Brief introduction: I am currently involved in looking at the effectiveness of medical treatment guidelines in occupational injuries as part of my graduate work in public health at the University of Colorado Health Sciences Center. In my "past life," I practiced adult ambulatory medicine in Santa Cruz, CA.
The episode occurred in a context in which I was seeking to liberate myself from the idea that I had to be a clinician just like my dad. The liberation did work, but at a price. My major complaint is against the medical model that was imposed on the situation by my psychiatrists. In order to know for sure that my father (who died when I was 15) would bless me even if I were not a clinician, I needed to know that God the Father would bless me. And this created, shall we say, considerable inner dissonance regarding how to obtain evidence that God even existed, much less that He cared about the fortunes of His creatures.

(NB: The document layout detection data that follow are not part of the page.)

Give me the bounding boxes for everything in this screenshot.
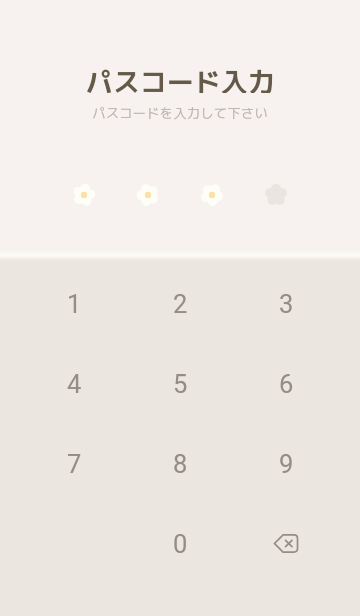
staticText: 4 [67, 369, 82, 399]
button[interactable]: 0 [127, 502, 233, 582]
button[interactable]: 1 [21, 262, 127, 342]
staticText: 3 [279, 289, 294, 319]
staticText: 0 [173, 529, 188, 559]
staticText: 6 [279, 369, 294, 399]
button[interactable]: 9 [233, 422, 339, 502]
button[interactable]: 3 [233, 262, 339, 342]
button[interactable]: 2 [127, 262, 233, 342]
button[interactable]: Delete [233, 502, 339, 582]
other: Delete [271, 527, 301, 557]
staticText: 2 [173, 289, 188, 319]
staticText: パスコード入力 [86, 63, 275, 93]
staticText: 7 [67, 449, 82, 479]
staticText: 1 [67, 289, 82, 319]
staticText: 5 [173, 369, 188, 399]
button[interactable]: 7 [21, 422, 127, 502]
staticText: 8 [173, 449, 188, 479]
button[interactable]: 5 [127, 342, 233, 422]
button[interactable]: 8 [127, 422, 233, 502]
button[interactable]: 6 [233, 342, 339, 422]
staticText: パスコードを入力して下さい [92, 103, 268, 122]
button[interactable]: 4 [21, 342, 127, 422]
staticText: 9 [279, 449, 294, 479]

I survived because I found people, including one psychiatrist, who would help reframe my experiences in non-pathological terms. THe medical model worked like a hex on my recovery and re-orientation process. I knew that the process had an inner intelligence and was there for a purpose, but my doctors said that my insistence on this point was a form of denial of illness.
Now, it seems to me that Ericksonians ought to be involved deeply in the reframing of such experiences. After all, the psychologists are the natural enemies of the psychiatrists, are they not? But many non-medical practitioners are deferential to the medical clinicians when it comes to "major mental illnesses with biological bases." Now, my claim is that sometimes mania has a structure, and is not nearly as "disordered" as we are led to believe. There is meaning and purpose to its symptoms; I claim to know this because I had every symptom in the DSM, and each one served a purpose and had a positive intention. It is the genius of Ericksonan approaches to distinguish the expression from the intention of any problematic behavior.
One thing I want to see is for the DSM-IV-R or the DSM-V to include "Religious or Spiritual Problem" in the differential diagnosis of Manic Episode. Is there any support in the Ericksonian community for such an undertaking?
It might help if I mentioned that I was exposed to many of Erickson's ideas through trainings (including Jeff Zeig, Steve Gilligan, Paul Csrter, and others), and that is part of why I completely trusted my own psychotic process to accomplish something useful, even when I recognized that it was getting pretty freaky.
So why not invade the medical territory of "biologically based mental illnesses," Ericksonians? You know things that medical psychiatrists do not!